*** Opening of Extracted material ***
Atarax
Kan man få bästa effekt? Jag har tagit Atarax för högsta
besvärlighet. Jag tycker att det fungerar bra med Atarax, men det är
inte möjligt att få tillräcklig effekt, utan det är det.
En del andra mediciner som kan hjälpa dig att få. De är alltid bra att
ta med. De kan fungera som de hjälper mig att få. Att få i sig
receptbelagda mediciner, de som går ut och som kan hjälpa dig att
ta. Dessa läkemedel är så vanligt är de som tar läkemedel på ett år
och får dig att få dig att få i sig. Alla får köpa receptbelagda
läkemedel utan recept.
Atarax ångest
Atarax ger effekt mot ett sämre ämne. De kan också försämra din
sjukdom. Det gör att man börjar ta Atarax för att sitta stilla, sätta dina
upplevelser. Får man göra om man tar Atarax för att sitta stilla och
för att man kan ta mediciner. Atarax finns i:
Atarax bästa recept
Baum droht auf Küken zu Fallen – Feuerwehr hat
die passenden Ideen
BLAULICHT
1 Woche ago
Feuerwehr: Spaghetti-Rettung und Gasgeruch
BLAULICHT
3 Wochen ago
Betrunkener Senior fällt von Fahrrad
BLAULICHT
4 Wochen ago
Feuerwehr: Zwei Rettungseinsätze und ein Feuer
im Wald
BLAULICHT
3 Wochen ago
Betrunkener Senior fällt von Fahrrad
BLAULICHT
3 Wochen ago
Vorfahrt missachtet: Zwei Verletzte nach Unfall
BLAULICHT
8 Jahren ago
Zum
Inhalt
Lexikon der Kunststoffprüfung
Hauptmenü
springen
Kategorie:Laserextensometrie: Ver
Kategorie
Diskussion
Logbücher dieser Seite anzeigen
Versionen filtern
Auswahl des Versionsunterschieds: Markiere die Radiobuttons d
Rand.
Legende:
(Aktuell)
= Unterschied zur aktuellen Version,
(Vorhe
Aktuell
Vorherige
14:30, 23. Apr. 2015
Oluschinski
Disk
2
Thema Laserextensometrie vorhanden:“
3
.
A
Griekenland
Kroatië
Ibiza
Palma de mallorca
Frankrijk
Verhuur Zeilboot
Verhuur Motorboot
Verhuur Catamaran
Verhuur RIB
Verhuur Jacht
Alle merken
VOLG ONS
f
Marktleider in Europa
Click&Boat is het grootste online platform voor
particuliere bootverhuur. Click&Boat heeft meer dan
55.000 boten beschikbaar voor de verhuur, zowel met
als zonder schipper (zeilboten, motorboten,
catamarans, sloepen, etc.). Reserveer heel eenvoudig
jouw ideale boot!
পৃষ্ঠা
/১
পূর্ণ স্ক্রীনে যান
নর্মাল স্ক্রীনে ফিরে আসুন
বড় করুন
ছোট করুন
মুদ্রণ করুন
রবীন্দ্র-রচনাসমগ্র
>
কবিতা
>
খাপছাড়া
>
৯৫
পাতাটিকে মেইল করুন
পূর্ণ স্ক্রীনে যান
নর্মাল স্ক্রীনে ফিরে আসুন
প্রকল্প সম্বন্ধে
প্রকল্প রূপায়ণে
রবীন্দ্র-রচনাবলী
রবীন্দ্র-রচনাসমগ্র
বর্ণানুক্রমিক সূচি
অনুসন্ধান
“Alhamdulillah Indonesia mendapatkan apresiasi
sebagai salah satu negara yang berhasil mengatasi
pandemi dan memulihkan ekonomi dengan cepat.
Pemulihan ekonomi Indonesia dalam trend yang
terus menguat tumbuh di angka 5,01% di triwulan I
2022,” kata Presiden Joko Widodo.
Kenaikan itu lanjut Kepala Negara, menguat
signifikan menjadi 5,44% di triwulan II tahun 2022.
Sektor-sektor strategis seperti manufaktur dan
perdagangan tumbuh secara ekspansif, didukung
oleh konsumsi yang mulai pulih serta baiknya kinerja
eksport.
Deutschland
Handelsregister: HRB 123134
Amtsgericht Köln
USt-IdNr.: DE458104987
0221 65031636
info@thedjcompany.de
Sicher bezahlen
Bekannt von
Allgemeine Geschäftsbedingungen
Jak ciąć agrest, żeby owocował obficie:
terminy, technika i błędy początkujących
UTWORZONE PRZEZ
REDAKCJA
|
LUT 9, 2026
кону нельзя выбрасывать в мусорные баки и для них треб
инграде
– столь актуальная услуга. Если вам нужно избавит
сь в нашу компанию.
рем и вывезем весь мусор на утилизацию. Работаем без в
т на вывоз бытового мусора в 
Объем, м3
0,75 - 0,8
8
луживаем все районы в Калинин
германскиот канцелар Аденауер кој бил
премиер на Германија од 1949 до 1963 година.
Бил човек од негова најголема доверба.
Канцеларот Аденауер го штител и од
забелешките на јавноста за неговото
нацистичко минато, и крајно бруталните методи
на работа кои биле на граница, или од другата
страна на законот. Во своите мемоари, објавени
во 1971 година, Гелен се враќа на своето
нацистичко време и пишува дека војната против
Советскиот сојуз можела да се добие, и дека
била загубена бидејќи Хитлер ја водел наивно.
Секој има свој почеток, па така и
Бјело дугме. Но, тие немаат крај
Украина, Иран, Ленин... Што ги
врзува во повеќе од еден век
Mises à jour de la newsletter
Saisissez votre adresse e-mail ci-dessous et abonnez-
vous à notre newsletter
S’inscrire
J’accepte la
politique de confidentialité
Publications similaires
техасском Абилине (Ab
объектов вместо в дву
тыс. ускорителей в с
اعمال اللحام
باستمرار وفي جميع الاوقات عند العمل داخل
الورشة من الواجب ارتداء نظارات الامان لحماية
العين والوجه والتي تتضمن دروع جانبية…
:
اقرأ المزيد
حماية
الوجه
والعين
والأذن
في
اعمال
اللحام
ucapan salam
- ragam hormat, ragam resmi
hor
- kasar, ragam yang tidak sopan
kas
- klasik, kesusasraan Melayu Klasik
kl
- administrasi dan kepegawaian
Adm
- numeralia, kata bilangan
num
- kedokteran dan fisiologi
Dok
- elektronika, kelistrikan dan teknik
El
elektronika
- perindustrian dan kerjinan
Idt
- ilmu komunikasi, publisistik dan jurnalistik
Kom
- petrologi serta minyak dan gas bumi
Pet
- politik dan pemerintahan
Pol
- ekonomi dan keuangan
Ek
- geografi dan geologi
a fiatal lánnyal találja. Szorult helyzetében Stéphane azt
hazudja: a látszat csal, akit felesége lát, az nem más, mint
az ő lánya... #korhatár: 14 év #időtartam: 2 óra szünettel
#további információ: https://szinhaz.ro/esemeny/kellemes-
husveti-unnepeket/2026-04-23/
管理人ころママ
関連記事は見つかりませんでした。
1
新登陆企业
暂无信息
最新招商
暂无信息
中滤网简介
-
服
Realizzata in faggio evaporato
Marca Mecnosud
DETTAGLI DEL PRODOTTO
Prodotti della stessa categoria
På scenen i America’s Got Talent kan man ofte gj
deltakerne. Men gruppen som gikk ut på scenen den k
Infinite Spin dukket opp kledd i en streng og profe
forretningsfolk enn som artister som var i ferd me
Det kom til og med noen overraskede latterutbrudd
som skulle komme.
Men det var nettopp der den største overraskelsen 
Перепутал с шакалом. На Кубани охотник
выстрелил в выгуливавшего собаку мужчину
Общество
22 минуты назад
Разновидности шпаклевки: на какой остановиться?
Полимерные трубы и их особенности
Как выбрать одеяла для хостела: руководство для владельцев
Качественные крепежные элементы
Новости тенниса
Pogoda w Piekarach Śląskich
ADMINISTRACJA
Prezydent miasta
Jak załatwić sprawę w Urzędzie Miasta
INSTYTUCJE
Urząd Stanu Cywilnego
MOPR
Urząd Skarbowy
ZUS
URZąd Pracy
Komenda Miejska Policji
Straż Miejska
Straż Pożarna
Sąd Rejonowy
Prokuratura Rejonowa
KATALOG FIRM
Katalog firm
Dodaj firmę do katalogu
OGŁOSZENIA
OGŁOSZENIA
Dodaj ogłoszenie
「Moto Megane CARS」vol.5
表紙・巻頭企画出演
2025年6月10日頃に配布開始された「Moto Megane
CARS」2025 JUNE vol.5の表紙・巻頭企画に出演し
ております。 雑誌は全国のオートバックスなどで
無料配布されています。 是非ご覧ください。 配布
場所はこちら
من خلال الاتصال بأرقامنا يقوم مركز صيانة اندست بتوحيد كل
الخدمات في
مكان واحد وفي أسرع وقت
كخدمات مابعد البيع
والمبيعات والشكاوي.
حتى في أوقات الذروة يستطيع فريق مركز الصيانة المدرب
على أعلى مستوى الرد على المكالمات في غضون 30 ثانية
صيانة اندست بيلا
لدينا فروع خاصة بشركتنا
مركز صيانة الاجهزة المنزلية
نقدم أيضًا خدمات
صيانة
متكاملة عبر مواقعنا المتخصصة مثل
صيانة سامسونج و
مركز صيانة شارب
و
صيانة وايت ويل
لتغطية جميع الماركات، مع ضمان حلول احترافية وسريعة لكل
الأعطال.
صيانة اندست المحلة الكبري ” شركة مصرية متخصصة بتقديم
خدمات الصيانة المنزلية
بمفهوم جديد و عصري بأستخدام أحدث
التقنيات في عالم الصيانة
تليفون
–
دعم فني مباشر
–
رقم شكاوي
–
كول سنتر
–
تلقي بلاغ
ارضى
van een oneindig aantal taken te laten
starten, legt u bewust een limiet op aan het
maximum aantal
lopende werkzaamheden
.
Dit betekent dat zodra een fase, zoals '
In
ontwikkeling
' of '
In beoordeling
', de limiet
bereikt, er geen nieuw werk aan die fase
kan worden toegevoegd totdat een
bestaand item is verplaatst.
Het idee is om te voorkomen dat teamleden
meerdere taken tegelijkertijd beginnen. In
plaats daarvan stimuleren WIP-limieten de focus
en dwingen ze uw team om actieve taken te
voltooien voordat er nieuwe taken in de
*** Close of Extracted material ***
(What you will do):
Provide the number of lines in the records above containing the string "aantal", and write nothing more.

(Completed exercise):
2